Sraosa, whose name means "listening" or "harkening", was the messenger god of the Achaemenid Persian empire. He served the supreme god, Ahura Mazda, as part of the latter's personal retinue, the Amesha Spentas. He was well-known as an embodiment of obedience in this capacity. This meant that Sraosa's arch-enemy was one of the seven Daevas (there was one Daeva, sort of a second-in-command evil spirit, for each of the seven Amesha Spentas, who were the second-in-command good spirits), namely Aesma Daeva. The rooster and his crowing were sacred to Sraosa, as was the 17th day of any given month. Probably related to his fondness for roosters was one of his other duties, dispelling the darkness and wiping away the stars at dawn. He also rode around in a chariot pulled by four reddish horses, and was kind of the cleancut, athletic go-getter type.

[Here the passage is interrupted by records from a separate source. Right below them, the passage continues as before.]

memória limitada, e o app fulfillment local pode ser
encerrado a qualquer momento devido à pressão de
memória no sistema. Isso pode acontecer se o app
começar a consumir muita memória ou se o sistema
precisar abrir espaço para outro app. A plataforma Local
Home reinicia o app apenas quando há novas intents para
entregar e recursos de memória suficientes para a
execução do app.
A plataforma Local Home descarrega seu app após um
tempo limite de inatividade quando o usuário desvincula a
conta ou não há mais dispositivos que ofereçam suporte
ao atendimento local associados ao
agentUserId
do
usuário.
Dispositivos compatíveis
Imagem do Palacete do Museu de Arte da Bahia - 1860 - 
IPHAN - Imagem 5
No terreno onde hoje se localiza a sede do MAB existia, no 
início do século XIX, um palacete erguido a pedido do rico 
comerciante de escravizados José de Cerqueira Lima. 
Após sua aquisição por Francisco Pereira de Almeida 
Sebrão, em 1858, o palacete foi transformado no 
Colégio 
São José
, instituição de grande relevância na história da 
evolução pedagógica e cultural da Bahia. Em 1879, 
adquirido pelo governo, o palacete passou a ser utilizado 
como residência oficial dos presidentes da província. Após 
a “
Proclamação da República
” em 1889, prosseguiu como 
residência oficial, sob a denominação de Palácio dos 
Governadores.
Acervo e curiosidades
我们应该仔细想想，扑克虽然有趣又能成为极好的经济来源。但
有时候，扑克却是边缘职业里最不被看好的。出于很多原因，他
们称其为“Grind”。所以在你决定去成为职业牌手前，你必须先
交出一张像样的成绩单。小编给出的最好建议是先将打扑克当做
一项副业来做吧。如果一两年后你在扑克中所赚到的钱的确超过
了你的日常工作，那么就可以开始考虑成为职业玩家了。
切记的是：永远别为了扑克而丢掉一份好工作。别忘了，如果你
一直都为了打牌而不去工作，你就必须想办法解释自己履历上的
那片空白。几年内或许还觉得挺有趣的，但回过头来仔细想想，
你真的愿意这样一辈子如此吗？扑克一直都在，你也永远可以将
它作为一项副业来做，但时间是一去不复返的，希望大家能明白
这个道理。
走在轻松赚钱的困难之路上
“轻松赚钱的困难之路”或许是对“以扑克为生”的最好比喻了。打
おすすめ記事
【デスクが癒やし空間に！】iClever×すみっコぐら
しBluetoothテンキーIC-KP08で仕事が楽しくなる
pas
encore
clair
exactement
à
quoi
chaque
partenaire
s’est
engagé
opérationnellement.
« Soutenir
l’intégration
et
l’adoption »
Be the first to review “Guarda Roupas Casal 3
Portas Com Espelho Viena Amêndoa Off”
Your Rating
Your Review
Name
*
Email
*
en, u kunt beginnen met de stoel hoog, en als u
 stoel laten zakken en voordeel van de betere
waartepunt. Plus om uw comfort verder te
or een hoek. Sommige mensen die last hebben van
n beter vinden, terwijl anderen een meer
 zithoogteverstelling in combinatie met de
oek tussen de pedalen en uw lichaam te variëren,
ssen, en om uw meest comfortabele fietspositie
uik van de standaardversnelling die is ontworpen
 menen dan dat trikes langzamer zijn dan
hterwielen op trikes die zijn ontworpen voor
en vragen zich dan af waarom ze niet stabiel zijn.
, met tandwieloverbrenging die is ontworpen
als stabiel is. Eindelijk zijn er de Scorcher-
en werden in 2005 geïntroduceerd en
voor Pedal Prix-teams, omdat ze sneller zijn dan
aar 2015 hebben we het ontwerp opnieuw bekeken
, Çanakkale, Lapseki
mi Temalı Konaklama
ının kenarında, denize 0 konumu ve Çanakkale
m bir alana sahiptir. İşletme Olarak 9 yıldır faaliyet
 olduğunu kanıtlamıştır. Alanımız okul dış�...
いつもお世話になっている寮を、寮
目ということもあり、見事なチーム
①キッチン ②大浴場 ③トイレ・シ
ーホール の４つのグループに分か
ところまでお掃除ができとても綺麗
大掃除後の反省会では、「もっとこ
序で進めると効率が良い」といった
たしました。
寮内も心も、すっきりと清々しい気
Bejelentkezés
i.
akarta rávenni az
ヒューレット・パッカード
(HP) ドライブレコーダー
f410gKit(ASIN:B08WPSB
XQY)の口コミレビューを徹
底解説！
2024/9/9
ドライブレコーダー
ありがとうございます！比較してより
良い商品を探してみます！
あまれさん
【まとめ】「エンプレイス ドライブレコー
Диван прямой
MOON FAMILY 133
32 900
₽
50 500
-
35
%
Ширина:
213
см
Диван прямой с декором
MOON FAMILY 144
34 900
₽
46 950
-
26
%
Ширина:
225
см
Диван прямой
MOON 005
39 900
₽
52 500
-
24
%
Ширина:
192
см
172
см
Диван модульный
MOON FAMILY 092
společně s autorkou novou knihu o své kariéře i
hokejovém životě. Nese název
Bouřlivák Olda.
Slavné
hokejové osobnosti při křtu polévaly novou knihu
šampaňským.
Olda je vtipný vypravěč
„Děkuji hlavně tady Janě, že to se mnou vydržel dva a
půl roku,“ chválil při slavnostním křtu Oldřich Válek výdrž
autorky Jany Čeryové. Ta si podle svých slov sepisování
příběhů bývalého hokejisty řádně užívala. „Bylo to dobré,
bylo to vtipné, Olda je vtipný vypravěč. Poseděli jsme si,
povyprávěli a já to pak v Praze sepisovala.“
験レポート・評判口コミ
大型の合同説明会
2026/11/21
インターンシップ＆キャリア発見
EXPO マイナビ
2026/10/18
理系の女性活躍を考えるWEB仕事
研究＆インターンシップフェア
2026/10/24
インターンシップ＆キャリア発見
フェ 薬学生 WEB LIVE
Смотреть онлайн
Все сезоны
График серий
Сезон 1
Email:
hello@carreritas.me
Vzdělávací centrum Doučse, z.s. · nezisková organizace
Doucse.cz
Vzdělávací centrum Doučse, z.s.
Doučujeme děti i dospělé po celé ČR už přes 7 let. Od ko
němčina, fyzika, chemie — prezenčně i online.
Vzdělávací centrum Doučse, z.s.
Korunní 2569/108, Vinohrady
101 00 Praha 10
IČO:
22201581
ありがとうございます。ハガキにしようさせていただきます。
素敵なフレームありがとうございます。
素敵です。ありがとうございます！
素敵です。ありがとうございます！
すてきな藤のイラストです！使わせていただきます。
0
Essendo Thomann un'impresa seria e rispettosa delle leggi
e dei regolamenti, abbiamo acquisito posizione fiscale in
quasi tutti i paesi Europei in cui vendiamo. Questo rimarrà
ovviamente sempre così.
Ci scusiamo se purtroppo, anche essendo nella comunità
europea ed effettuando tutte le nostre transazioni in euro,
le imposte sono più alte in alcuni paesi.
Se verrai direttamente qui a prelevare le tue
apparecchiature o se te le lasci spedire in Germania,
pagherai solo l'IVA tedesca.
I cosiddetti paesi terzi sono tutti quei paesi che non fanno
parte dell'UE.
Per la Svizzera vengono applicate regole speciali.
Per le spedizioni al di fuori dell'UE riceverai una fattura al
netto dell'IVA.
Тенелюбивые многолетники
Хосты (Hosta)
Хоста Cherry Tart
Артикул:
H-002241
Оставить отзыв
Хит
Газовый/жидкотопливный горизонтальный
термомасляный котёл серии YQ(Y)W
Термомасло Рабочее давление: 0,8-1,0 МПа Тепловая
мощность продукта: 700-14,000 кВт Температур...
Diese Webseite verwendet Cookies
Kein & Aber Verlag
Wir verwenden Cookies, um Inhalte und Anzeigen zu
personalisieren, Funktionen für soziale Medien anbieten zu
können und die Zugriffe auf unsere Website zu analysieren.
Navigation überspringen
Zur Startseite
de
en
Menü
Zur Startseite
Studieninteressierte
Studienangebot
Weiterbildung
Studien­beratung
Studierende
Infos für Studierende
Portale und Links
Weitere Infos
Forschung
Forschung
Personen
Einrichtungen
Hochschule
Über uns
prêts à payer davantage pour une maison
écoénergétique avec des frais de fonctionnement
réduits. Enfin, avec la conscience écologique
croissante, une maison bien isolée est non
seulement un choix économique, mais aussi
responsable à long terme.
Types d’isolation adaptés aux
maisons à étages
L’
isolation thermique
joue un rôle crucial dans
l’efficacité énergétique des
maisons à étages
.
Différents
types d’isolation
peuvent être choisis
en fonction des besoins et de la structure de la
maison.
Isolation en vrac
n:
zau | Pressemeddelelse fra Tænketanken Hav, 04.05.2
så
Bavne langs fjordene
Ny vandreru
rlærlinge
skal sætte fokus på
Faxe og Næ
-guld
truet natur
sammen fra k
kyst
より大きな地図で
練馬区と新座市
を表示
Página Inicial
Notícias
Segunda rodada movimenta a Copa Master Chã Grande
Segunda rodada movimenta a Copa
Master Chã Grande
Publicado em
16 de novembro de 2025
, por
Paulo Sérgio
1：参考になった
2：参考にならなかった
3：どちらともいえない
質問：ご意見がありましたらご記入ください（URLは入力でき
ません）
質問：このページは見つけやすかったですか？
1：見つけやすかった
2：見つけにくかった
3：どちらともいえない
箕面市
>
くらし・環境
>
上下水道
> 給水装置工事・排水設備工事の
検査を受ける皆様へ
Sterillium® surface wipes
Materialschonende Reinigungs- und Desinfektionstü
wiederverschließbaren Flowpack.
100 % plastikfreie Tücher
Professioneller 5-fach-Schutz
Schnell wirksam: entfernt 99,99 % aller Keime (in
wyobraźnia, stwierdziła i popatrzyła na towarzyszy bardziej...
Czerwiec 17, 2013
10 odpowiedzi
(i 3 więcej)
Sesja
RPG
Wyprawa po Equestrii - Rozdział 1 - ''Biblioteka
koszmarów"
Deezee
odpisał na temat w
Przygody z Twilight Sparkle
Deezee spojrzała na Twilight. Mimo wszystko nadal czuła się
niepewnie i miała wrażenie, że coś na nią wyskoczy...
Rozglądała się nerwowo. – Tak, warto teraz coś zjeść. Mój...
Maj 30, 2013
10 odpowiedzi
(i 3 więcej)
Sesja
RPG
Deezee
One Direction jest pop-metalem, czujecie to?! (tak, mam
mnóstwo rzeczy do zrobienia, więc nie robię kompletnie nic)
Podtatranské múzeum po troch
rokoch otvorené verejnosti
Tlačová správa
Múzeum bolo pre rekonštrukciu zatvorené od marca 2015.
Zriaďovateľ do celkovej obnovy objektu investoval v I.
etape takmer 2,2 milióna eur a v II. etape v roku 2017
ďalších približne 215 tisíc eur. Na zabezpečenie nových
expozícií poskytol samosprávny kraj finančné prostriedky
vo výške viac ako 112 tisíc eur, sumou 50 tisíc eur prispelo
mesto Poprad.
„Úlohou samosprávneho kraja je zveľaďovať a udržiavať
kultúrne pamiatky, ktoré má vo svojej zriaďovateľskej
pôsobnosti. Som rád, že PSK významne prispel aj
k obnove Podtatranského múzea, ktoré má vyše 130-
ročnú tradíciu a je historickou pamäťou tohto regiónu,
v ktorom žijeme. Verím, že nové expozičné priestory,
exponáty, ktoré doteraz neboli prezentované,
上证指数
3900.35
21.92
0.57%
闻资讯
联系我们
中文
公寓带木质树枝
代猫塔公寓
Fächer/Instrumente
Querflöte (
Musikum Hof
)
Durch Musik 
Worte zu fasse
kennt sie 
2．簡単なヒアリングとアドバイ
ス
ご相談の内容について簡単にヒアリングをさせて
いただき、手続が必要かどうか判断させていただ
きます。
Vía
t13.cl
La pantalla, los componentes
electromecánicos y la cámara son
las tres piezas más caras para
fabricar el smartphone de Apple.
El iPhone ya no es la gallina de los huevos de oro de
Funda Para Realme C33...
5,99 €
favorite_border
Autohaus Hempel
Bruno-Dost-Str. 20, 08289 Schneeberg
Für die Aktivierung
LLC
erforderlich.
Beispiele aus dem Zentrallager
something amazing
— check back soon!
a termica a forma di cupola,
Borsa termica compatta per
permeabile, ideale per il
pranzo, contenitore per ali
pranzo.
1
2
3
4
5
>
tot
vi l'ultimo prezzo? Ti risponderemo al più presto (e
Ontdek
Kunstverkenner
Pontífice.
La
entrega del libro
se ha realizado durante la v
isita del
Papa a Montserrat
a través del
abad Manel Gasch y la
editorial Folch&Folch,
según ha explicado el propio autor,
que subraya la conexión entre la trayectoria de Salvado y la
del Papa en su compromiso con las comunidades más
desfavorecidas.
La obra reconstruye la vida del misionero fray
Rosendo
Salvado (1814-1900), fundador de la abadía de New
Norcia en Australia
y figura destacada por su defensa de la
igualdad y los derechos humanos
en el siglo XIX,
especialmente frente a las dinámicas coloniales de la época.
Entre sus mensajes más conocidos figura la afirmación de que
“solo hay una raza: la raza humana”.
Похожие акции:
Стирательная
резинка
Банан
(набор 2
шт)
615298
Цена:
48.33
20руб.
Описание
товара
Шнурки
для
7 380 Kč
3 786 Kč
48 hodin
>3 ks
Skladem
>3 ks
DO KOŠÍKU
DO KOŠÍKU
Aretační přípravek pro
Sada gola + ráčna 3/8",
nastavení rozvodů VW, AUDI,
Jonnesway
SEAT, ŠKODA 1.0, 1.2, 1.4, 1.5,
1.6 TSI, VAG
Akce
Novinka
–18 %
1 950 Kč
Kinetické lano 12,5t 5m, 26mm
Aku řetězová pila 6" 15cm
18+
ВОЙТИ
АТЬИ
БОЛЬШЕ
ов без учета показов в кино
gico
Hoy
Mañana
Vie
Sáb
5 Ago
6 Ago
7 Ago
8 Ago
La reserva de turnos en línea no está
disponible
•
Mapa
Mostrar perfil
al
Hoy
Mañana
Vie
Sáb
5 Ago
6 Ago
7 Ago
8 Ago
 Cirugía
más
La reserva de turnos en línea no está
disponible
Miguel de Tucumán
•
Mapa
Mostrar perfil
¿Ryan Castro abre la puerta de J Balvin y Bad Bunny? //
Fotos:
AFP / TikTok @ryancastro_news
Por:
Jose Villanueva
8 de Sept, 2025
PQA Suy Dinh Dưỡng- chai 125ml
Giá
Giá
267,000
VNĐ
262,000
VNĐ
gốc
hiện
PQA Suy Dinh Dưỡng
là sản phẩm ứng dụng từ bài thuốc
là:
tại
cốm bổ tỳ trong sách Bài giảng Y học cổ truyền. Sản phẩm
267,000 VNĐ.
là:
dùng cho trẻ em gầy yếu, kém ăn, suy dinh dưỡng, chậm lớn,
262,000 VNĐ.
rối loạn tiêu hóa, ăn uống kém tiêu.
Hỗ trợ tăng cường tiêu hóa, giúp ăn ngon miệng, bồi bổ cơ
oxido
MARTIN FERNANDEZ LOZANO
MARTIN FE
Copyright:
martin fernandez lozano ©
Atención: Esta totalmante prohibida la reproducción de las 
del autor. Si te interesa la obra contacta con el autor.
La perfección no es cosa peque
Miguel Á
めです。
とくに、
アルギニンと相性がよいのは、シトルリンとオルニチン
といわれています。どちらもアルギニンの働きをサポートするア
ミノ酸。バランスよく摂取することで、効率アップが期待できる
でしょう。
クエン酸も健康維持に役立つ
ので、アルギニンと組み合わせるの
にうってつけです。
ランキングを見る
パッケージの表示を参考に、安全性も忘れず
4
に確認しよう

One of Sraosa's other duties was to conduct the souls of the dead to the afterlife, in which capacity he was aided by another sky god called Bahram. In this duty as well as his status as a messenger, Sraosa may well have served as a model or influence for the later and better-known Greco-Roman god, Hermes/Mercury. It should, however, be noted that the latter was famous as a trickster and thief, qualities that run directly counter to any spirit of obedience. Sraosa is also occasionally identified with the hero figure Skanda from Hindu mythology.